Le gouvernement espagnol se soumet aux pressions économiques
Ceux-ci concernent l’avion de transport A400M, l’avion ravitailleur en vol A330 MRTT, l’avion de patrouille maritime C295 et le drone tactique SIRTAP, des appareils principalement montés dans deux usines situées en banlieue de Séville et de Madrid.
Selon le compte-rendu du Conseil des ministres, ces projets industriels sont « considérés comme indispensables à la viabilité économique des lignes de production et à la préservation d’emplois hautement qualifiés en Espagne », d’autant plus que leur révision pourrait affecter « l’autonomie stratégique » espagnole ainsi que « les intérêts généraux nationaux ».
Des arguments qui avaient toutefois d’abord été rejetés par le ministère de la Défense espagnol, chargé depuis mai dernier de mettre en œuvre le « plan de désengagement technologique » avec l’industrie militaire israélienne. Une mesure forte adoptée en mai dernier au nom de la souveraineté technologique dans le domaine de la défense, mais aussi en réponse au génocide perpétré à Gaza par le gouvernement de Benyamin Netanyahou. Toutefois, El País semble indiquer que c’est finalement le bureau de la présidence qui aurait eu le dernier mot, en se faisant le porte-voix d’Airbus au Conseil des ministres.
« Le gouvernement a activé l’exception au veto sur les armes israéliennes après que l’entreprise a menacé de retirer ses programmes d’Espagne », a rapporté le quotidien.
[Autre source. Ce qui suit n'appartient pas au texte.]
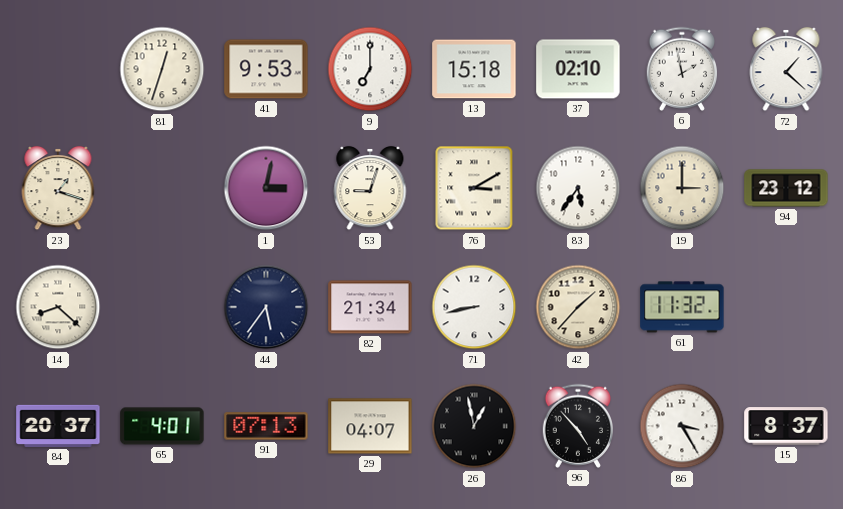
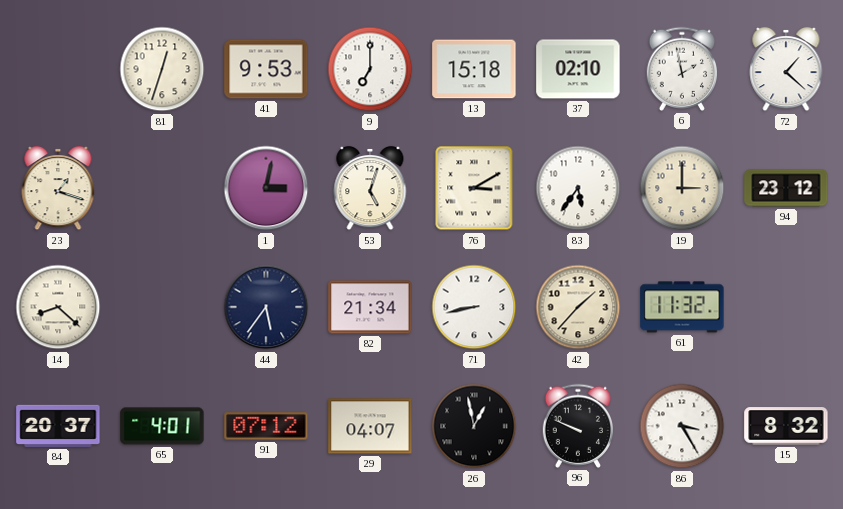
53: 9:03 -> 5:03
91: 07:13 -> 07:12
96: 4:53 -> 9:49
15: 8:37 -> 8:32
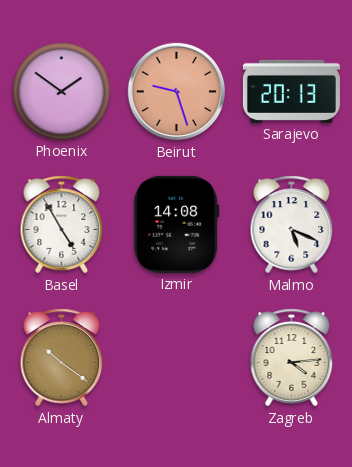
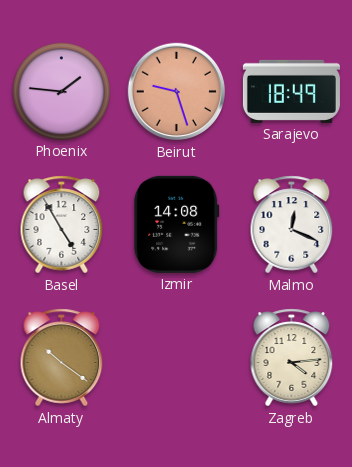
Phoenix: 1:51 -> 1:46
Sarajevo: 20:13 -> 18:49
Malmo: 5:19 -> 12:19
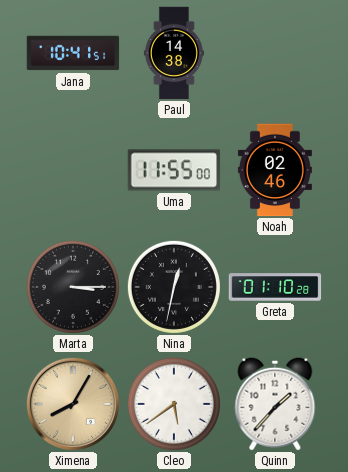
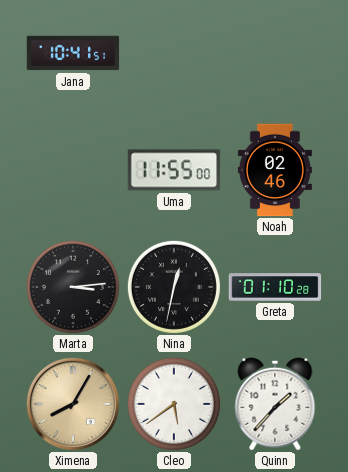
Paul: 14:38 -> none
Marta: 3:15 -> 3:14
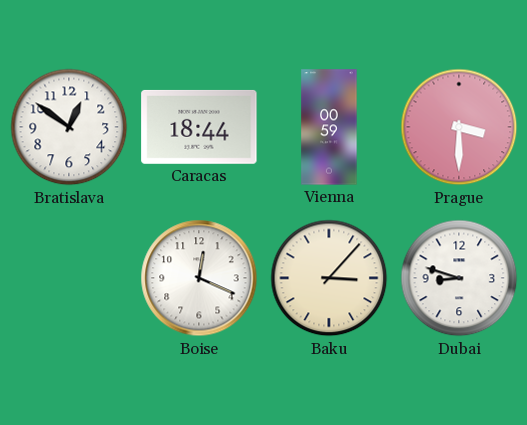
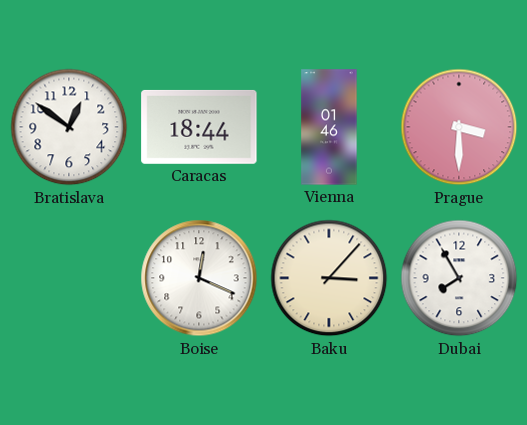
Vienna: 00:59 -> 01:46
Dubai: 8:48 -> 7:55
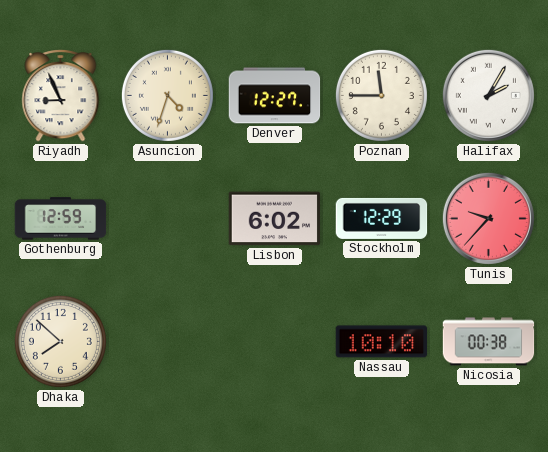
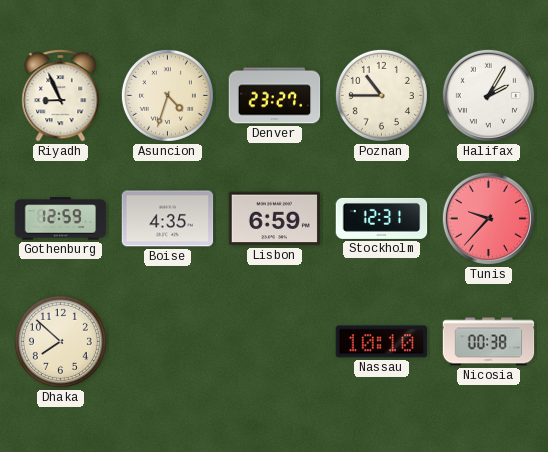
Denver: 12:27 -> 23:27
Poznan: 11:45 -> 10:45
Boise: none -> 4:35
Lisbon: 6:02 -> 6:59
Stockholm: 12:29 -> 12:31
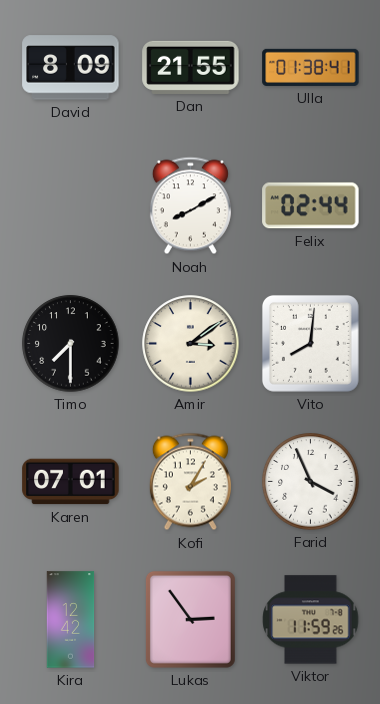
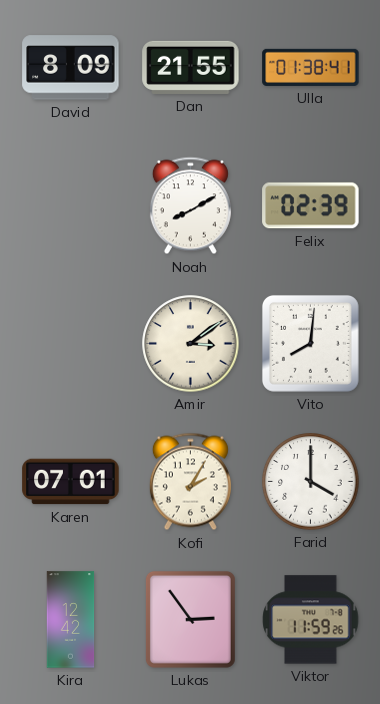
Felix: 02:44 -> 02:39
Timo: 7:30 -> none
Farid: 3:56 -> 4:00
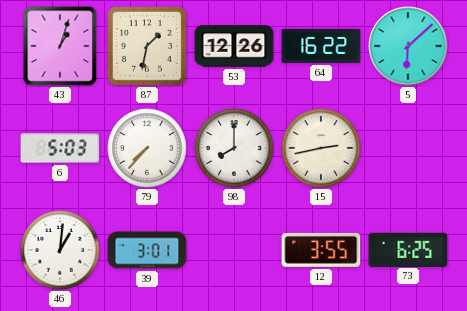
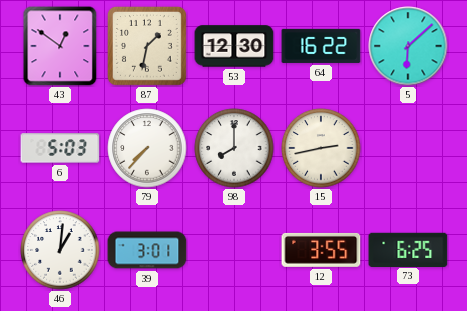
43: 1:03 -> 12:51
53: 12:26 -> 12:30
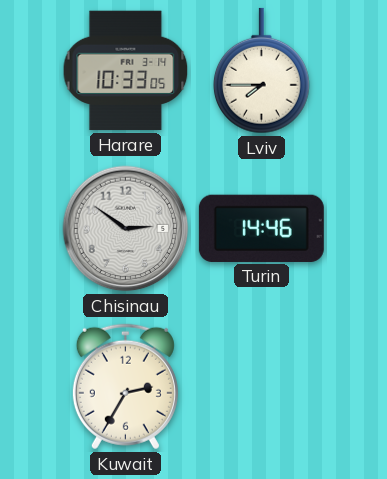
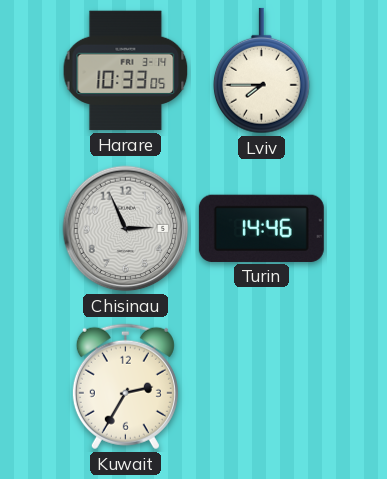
Chisinau: 2:51 -> 2:56
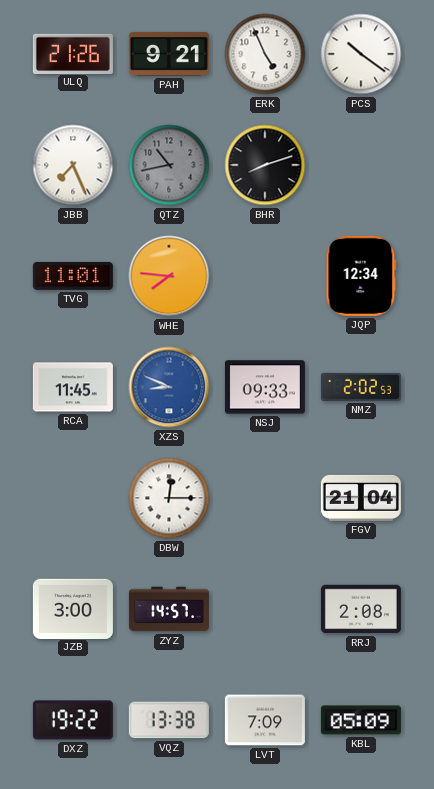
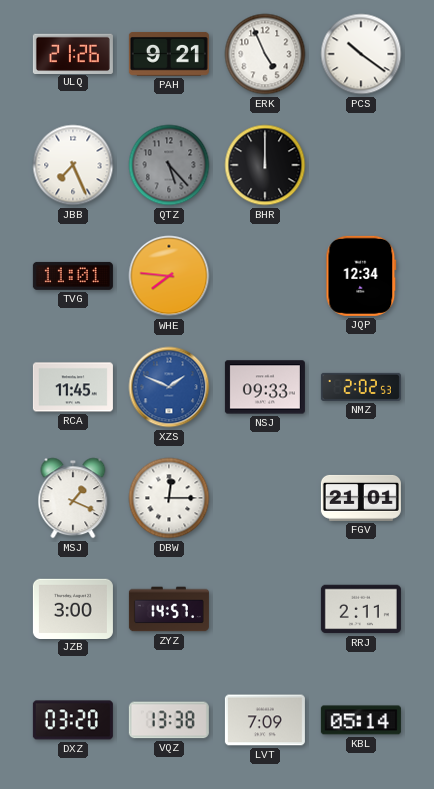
QTZ: 10:43 -> 5:23
BHR: 8:12 -> 12:00
XZS: 8:49 -> 1:49
MSJ: none -> 1:19
FGV: 21:04 -> 21:01
RRJ: 2:08 -> 2:11
DXZ: 19:22 -> 03:20
KBL: 05:09 -> 05:14
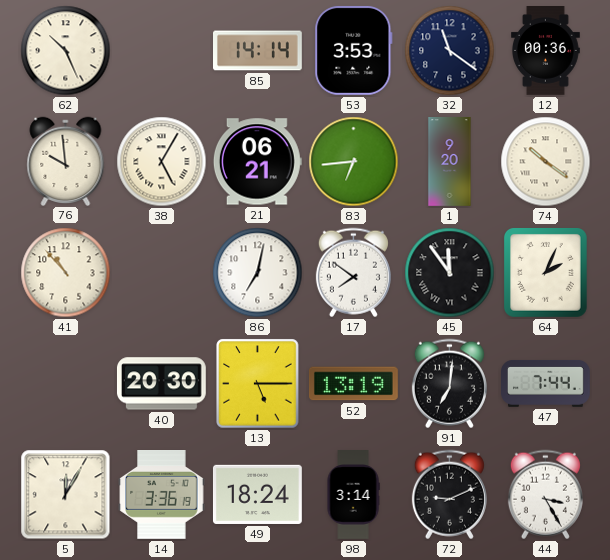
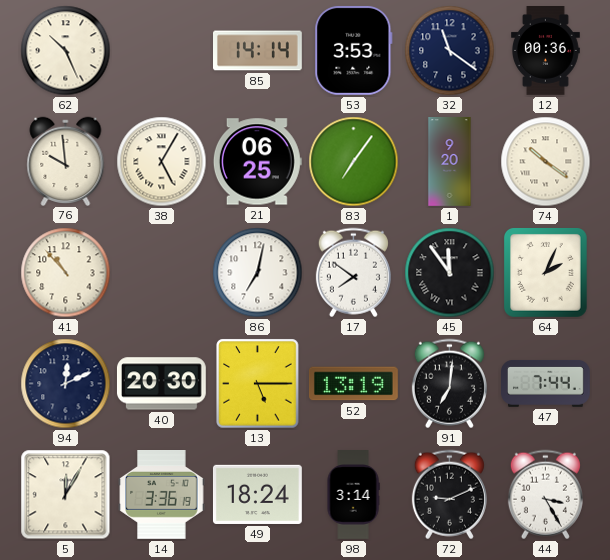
21: 06:21 -> 06:25
83: 6:44 -> 7:06
94: none -> 12:11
Soit plusieurs millions d’euros en jeux, mais aussi « le maintien de milliers d’emplois » mis sur la sellette par le constructeur européen si le gouvernement « n’acceptait pas l’importation d’équipements militaires israéliens », selon des sources gouvernementales consultées par El País.
Airbus accusé de financer indirectement des violences en Palestine
« Le chantage sur les emplois est systématique », signale Mathieu Rigouste, chercheur indépendant en sciences sociales qui dénonce le recours récurrent à un faux argument avancé par l’industrie militaro-sécuritaire « pour braquer l’argent public et justifier le fait de d’alimenter des conflits dans le monde, des conflits qui frappent constamment les classes populaires et les populations civiles ».
Dans le cas précis de l’influence exercée par Airbus vis-à-vis du gouvernement de Pedro Sánchez, Mathieu Rigouste pointe du doigt « l’illustration typique » du rôle que jouent les géants industriels militaro-sécuritaires européens dans la « collaboration » avec Israël. « N’oublions pas que ces importations participent au financement de massacres de masse en Palestine ; cette « coopération » est donc aussi révélatrice du rôle que joue ces entreprises dans la complicité des États européens avec le processus génocidaire toujours en cours en Palestine », ajoute le chercheur.
Répercussions industrielles et sur l’emploi et impact sur les intérêts stratégiques nationaux : reste à voir le poids qu’auront ces justifications du gouvernement Sánchez auprès de l’opinion publique espagnole, très majoritairement opposée au gouvernement sioniste d’Israël et fortement mobilisée en faveur du peuple palestinien. Conformément aux dispositions du décret-loi 10/2025, le gouvernement devra comparaître devant le Congrès dès la reprise des activités parlementaires afin d’expliquer les raisons de sa décision.